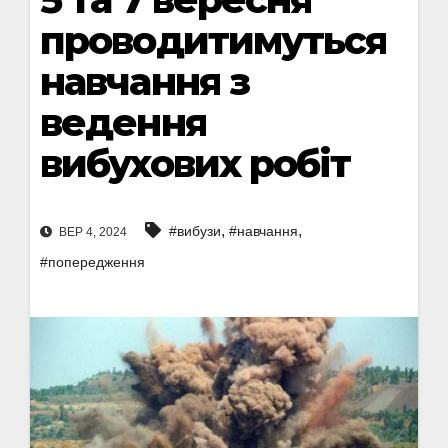
проводитимуться
навчання з
ведення
вибухових робіт
,
,
#вибузи
#навчання
ВЕР 4, 2024
#попередження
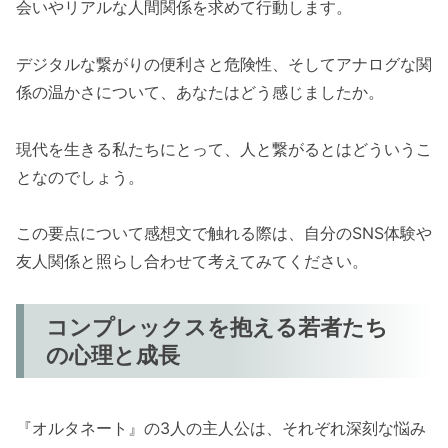
会いやリアルな人間関係を求めて行動します。
デジタルな繋がりの便利さと危険性、そしてアナログな関
係の温かさについて、あなたはどう感じましたか。
現代を生きる私たちにとって、人と繋がるとはどういうこ
となのでしょう。
この要点について感想文で触れる際は、自分のSNS体験や
友人関係と照らし合わせて考えてみてください。
コンプレックスを抱える若者たち
の心理と成長
『オルタネート』の3人の主人公は、それぞれ深刻な悩み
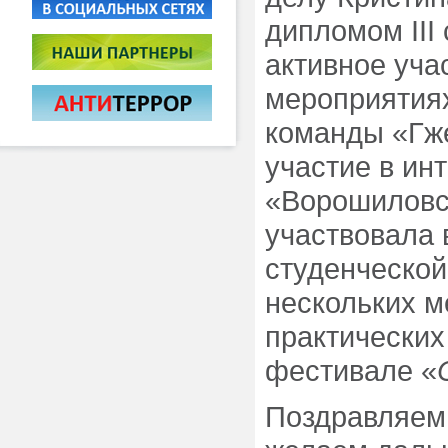
дипломом III
активное уча
мероприятиях
команды «Гже
участие в ин
«Ворошиловск
участвовала 
студенческой
нескольких 
практически
фестивале «
Поздравляем 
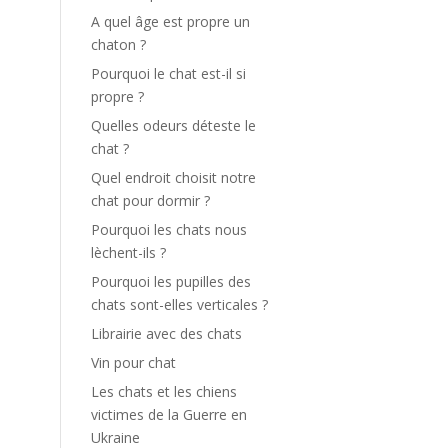
A quel âge est propre un
chaton ?
Pourquoi le chat est-il si
propre ?
Quelles odeurs déteste le
chat ?
Quel endroit choisit notre
chat pour dormir ?
Pourquoi les chats nous
lèchent-ils ?
Pourquoi les pupilles des
chats sont-elles verticales ?
Librairie avec des chats
Vin pour chat
Les chats et les chiens
victimes de la Guerre en
Ukraine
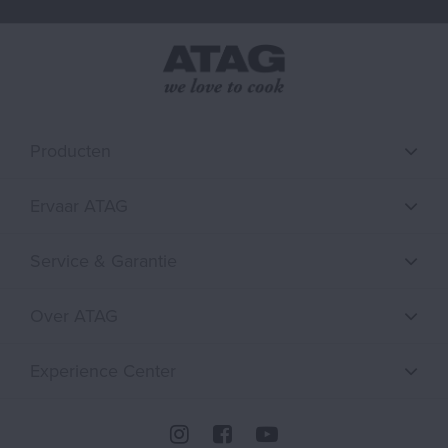
Producten
Ervaar ATAG
Service & Garantie
Over ATAG
Experience Center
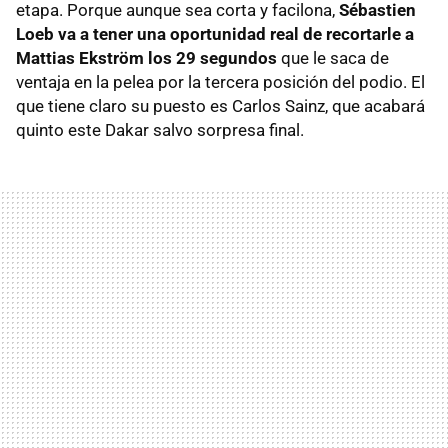
etapa. Porque aunque sea corta y facilona,
Sébastien
Loeb va a tener una oportunidad real de recortarle a
Mattias Ekström los 29 segundos
que le saca de
ventaja en la pelea por la tercera posición del podio. El
que tiene claro su puesto es Carlos Sainz, que acabará
quinto este Dakar salvo sorpresa final.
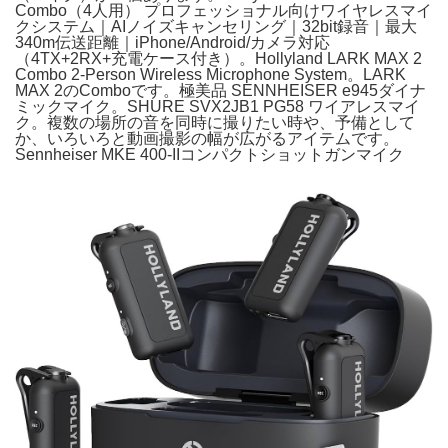
Combo（4人用） プロフェッショナル向けワイヤレスマイ
クシステム｜AIノイズキャンセリング｜32bit録音｜最大
340m伝送距離｜iPhone/Android/カメラ対応
（4TX+2RX+充電ケース付き）。Hollyland LARK MAX 2
Combo 2-Person Wireless Microphone System。LARK
MAX 2のComboです。極美品 SENNHEISER e945ダイナ
ミックマイク。SHURE SVX2JB1 PG58 ワイアレスマイ
ク。複数の場所の音を同時に撮りたい時や、予備として
か、いろいろと動画撮影の幅が広がるアイテムです。
Sennheiser MKE 400-IIコンパクトショットガンマイク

────

PROBLEM TO WORK ON » Match on "LARK": copy every line in the records that has it.

RESPONSE BOX »
（4TX+2RX+充電ケース付き）。Hollyland LARK MAX 2
Combo 2-Person Wireless Microphone System。LARK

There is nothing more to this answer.